(PROBLEM STATEMENT)
From the records below, copy every line that contains the word "válvulas".

(PROVIDED RECORDS)
((

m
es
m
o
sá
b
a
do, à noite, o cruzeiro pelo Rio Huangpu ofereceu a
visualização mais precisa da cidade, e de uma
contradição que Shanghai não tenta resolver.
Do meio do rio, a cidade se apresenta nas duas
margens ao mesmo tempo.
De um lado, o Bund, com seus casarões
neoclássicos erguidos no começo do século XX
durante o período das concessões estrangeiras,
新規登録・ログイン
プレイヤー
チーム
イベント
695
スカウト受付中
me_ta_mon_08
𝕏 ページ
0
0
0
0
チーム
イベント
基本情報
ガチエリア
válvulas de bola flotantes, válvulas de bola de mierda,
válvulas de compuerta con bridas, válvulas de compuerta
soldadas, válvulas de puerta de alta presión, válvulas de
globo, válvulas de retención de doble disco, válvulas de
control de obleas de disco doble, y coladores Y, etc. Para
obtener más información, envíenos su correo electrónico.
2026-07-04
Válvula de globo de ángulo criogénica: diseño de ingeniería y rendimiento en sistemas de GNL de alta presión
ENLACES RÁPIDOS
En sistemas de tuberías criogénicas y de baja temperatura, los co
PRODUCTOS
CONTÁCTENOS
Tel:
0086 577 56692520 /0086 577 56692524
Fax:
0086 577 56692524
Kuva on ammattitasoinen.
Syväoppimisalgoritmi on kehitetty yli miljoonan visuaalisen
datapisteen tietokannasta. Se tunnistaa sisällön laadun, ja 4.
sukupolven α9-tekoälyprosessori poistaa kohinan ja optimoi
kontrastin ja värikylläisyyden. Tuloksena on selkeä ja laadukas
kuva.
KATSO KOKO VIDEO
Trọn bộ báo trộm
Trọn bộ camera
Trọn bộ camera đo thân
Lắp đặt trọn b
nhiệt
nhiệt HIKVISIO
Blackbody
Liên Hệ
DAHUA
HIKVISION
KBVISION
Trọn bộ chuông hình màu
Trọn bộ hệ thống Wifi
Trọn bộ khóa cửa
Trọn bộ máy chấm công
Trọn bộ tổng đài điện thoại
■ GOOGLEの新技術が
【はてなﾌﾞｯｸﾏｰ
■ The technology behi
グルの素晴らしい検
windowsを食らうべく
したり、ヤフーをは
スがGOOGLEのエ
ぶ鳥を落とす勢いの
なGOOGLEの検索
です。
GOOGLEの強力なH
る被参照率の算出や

))
((

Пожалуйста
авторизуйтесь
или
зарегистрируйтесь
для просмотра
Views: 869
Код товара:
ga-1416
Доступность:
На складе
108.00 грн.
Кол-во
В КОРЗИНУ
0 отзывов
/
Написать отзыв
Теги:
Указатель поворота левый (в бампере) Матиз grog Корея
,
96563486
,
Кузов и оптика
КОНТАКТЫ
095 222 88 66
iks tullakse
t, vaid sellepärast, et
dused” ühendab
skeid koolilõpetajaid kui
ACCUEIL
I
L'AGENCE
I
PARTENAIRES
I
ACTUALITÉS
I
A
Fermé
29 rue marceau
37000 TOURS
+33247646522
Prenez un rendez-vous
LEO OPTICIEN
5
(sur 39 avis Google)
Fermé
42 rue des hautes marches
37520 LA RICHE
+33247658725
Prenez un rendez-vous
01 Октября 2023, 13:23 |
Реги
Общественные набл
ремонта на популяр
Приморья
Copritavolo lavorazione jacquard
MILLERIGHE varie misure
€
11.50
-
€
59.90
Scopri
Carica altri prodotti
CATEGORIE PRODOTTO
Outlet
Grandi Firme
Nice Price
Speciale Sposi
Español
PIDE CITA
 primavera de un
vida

))

(SOLUTION FOR THIS TASK)
válvulas de bola flotantes, válvulas de bola de mierda,
válvulas de compuerta con bridas, válvulas de compuerta
soldadas, válvulas de puerta de alta presión, válvulas de
globo, válvulas de retención de doble disco, válvulas de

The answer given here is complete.